*** Begin section ***

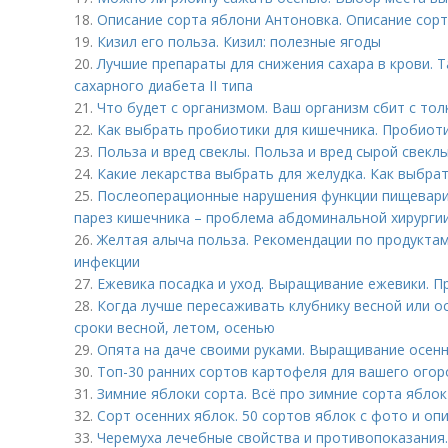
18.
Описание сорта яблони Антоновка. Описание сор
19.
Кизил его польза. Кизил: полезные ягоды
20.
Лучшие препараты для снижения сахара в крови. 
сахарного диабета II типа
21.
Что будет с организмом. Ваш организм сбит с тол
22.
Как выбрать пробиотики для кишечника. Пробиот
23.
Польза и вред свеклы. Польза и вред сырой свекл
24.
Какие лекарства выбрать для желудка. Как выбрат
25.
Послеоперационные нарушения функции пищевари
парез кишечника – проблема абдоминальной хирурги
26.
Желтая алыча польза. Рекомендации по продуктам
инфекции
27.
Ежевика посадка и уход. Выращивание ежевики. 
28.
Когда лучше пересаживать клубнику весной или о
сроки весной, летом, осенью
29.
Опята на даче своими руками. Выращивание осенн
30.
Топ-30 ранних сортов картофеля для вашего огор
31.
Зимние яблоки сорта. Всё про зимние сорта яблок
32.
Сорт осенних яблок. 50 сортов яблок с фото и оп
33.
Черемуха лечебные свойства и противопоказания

*** End section ***
*** Begin section ***

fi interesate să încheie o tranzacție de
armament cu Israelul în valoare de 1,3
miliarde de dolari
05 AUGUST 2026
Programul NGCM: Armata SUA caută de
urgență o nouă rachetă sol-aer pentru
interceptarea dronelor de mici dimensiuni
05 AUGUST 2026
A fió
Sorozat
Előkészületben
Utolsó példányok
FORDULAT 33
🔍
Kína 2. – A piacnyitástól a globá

*** End section ***
*** Begin section ***

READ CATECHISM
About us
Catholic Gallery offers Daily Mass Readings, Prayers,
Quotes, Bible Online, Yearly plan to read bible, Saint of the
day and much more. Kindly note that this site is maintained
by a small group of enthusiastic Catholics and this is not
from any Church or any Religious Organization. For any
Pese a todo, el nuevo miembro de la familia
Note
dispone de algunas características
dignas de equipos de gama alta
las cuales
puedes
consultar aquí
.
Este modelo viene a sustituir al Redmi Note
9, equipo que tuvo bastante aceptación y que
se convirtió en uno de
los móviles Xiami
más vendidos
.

*** End section ***

• **What the exercise asks**: Beginning with the line above that contains "Programul NGCM: Armata SUA caută de", copy each line exactly up to and including the line that contains "Kína 2. – A piacnyitástól a globá", and go no further.

• **Exercise solution**:
Programul NGCM: Armata SUA caută de
urgență o nouă rachetă sol-aer pentru
interceptarea dronelor de mici dimensiuni
05 AUGUST 2026
A fió
Sorozat
Előkészületben
Utolsó példányok
FORDULAT 33
🔍
Kína 2. – A piacnyitástól a globá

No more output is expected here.